At this point, I've lost count of the number of times Elon should have been let go. I recall him recently saying that dosing himself with cat tranquilizers was cool and a good business decision actually.

That's not even getting into turning Twitter into a Nazi bar (and throwing out its extremely valuable branding) or pushing for the cybertruck that cuts its passengers, looks like a dumpster, and corrodes if you look at it funny.

The fact any board of directors considers this man employable at all is mind boggling to me.

[–] tesseract@beehaw.org 14 points 6 months ago

The fact any board of directors considers this man employable at all is mind boggling to me.

All recent events indicate that the board of directors are seriously manipulated by the chief executive and are not good at taking sane decisions. Musk companies, OpenAI and Theranos are good examples.

As I recall, there was a board meeting of Theranos where they summoned Elizabeth Holmes to fire her for misleading them about the state of development of the project. But she managed to get them to reverse that decision and then take action against the person that reported her.

[–] Neato@ttrpg.network 20 points 6 months ago (2 children)

FYI: EV makers adopted Tesla's chargers a while ago. Fuck Musk. He strongarmed everyone and then threw it in the trash.

https://www.cnet.com/roadshow/news/tesla-charging-standard-sweeps-across-evs-heres-when-the-switch-will-happen/

[–] JohnEdwa@sopuli.xyz 9 points 6 months ago* (last edited 6 months ago)

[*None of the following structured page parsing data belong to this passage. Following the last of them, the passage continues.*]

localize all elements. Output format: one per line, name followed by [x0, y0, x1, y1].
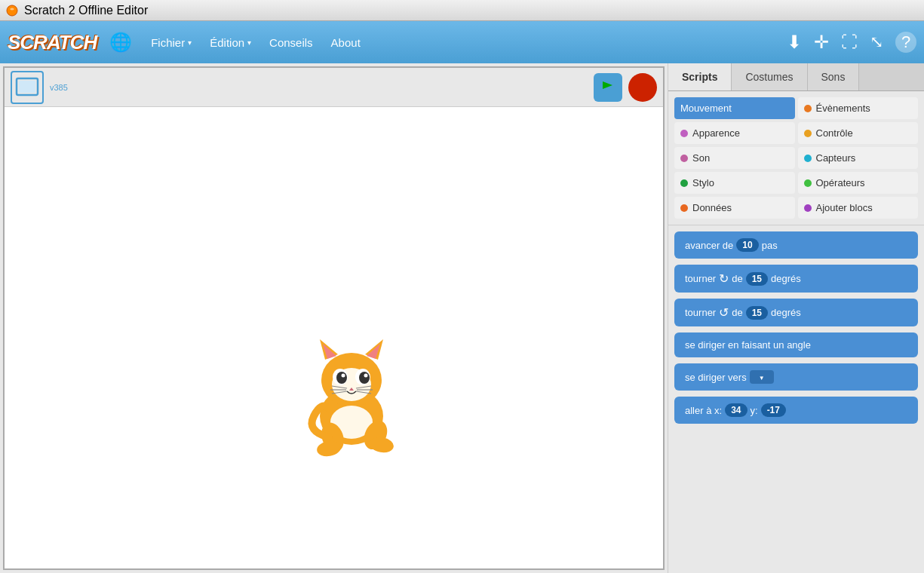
menu-conseils[interactable]: Conseils [260, 32, 322, 54]
menubar: SCRATCH 🌐 Fichier ▾ Édition ▾ Conseils A… [0, 21, 924, 63]
menubar-icons: ⬇ ✛ ⛶ ⤡ ? [787, 32, 916, 53]
block-avancer[interactable]: avancer de 10 pas [674, 231, 918, 259]
tabs-container: Scripts Costumes Sons [668, 63, 924, 91]
category-apparence[interactable]: Apparence [674, 122, 795, 144]
evenements-dot [804, 105, 812, 112]
mouvement-label: Mouvement [680, 103, 732, 114]
controle-label: Contrôle [816, 127, 853, 139]
help-icon[interactable]: ? [895, 32, 916, 53]
menu-about[interactable]: About [322, 32, 370, 54]
diriger-vers-text: se diriger vers [685, 372, 747, 383]
diriger-angle-text: se diriger en faisant un angle [685, 339, 811, 351]
globe-icon[interactable]: 🌐 [109, 30, 133, 54]
tourner-cw-de: de [732, 273, 742, 284]
tourner-cw-text: tourner [685, 273, 716, 284]
stage-canvas [5, 107, 663, 568]
son-dot [680, 155, 688, 162]
scratch-cat-sprite [291, 326, 412, 461]
category-mouvement[interactable]: Mouvement [674, 97, 795, 119]
svg-rect-2 [19, 81, 35, 93]
operateurs-label: Opérateurs [816, 177, 865, 188]
operateurs-dot [804, 179, 812, 187]
aller-x-value: 34 [725, 403, 747, 417]
avancer-text-after: pas [762, 240, 778, 251]
stylo-label: Stylo [692, 177, 714, 188]
stop-button[interactable] [628, 73, 657, 102]
tab-scripts[interactable]: Scripts [668, 63, 732, 90]
svg-point-14 [359, 372, 370, 384]
stage-view-button[interactable] [11, 71, 44, 104]
right-panel: Scripts Costumes Sons Mouvement Évènemen… [668, 63, 924, 573]
category-stylo[interactable]: Stylo [674, 172, 795, 194]
svg-point-0 [7, 5, 17, 16]
fichier-arrow: ▾ [188, 38, 192, 47]
category-operateurs[interactable]: Opérateurs [798, 172, 919, 194]
tourner-ccw-value: 15 [746, 306, 768, 320]
block-diriger-vers[interactable]: se diriger vers [674, 363, 918, 391]
category-capteurs[interactable]: Capteurs [798, 147, 919, 169]
menu-edition[interactable]: Édition ▾ [201, 32, 260, 54]
menu-fichier[interactable]: Fichier ▾ [142, 32, 201, 54]
ajouter-label: Ajouter blocs [816, 202, 873, 213]
tab-sons[interactable]: Sons [808, 63, 860, 90]
logo-text: SCRATCH [8, 31, 97, 54]
download-icon[interactable]: ⬇ [787, 32, 802, 53]
categories-grid: Mouvement Évènements Apparence Contrôle … [668, 91, 924, 225]
tourner-cw-degres: degrés [771, 273, 801, 284]
category-son[interactable]: Son [674, 147, 795, 169]
svg-point-15 [342, 374, 345, 378]
aller-text: aller à x: [685, 405, 722, 416]
scratch-logo: SCRATCH [8, 31, 97, 54]
avancer-text-before: avancer de [685, 240, 733, 251]
capteurs-dot [804, 155, 812, 162]
aller-y-value: -17 [761, 403, 786, 417]
tourner-ccw-text: tourner [685, 307, 716, 318]
capteurs-label: Capteurs [816, 152, 856, 164]
main-area: v385 [0, 63, 924, 573]
apparence-label: Apparence [692, 127, 740, 139]
ajouter-dot [804, 204, 812, 212]
blocks-area: avancer de 10 pas tourner ↻ de 15 degrés… [668, 225, 924, 573]
add-icon[interactable]: ✛ [814, 32, 829, 53]
block-tourner-ccw[interactable]: tourner ↺ de 15 degrés [674, 299, 918, 326]
apparence-dot [680, 130, 688, 137]
category-evenements[interactable]: Évènements [798, 97, 919, 119]
titlebar: Scratch 2 Offline Editor [0, 0, 924, 21]
svg-point-16 [364, 374, 368, 378]
evenements-label: Évènements [816, 103, 870, 114]
category-controle[interactable]: Contrôle [798, 122, 919, 144]
donnees-label: Données [692, 202, 732, 213]
tourner-ccw-de: de [732, 307, 742, 318]
controle-dot [804, 130, 812, 137]
son-label: Son [692, 152, 710, 164]
stage-area: v385 [3, 66, 665, 570]
app-icon [6, 5, 18, 17]
tourner-ccw-degres: degrés [771, 307, 801, 318]
diriger-vers-dropdown[interactable] [750, 370, 774, 384]
shrink-icon[interactable]: ⤡ [870, 32, 883, 52]
avancer-value: 10 [736, 238, 758, 252]
edition-arrow: ▾ [247, 38, 251, 47]
stage-version-label: v385 [50, 83, 68, 92]
block-aller-xy[interactable]: aller à x: 34 y: -17 [674, 397, 918, 424]
stage-toolbar: v385 [5, 68, 663, 107]
tourner-ccw-symbol: ↺ [719, 305, 729, 320]
fullscreen-icon[interactable]: ⛶ [841, 32, 858, 52]
tourner-cw-symbol: ↻ [719, 271, 729, 286]
stylo-dot [680, 179, 688, 187]
block-tourner-cw[interactable]: tourner ↻ de 15 degrés [674, 265, 918, 293]
tourner-cw-value: 15 [746, 272, 768, 286]
tab-costumes[interactable]: Costumes [732, 63, 807, 90]
green-flag-button[interactable] [594, 73, 622, 102]
titlebar-text: Scratch 2 Offline Editor [24, 4, 148, 17]
block-diriger-angle[interactable]: se diriger en faisant un angle [674, 332, 918, 357]
svg-point-13 [336, 372, 347, 384]
category-donnees[interactable]: Données [674, 197, 795, 219]
category-ajouter-blocs[interactable]: Ajouter blocs [798, 197, 919, 219]
donnees-dot [680, 204, 688, 212]
aller-y-label: y: [751, 405, 758, 416]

NACS is just the standard CCS protocol shoved in the objectively better Tesla plug, and part of making it a standard is the requirement of opening the design for everyone to use. So while the plug is from Tesla, they actually were the ones that switched to the CCS protocol first and dropped their own proprietary system, which is how they were able to open the Supercharger network to other cars in the first place.

And that's also why NACS is backwards compatible with all current EV chargers that already exist with a simple adapter - either by the driver, or by swapping the cable.

[–] Vodulas@beehaw.org 6 points 6 months ago

Fortunately the NACS has be standardized under the SAE as J3400, so companies should not have to rely on Tesla for development or implementation anymore.

[–] Laconic@beehaw.org 5 points 6 months ago

The Tesla energy team is notorious for being slow and ghosting customers for long periods of time. There's no way they're going to be able to handle this task.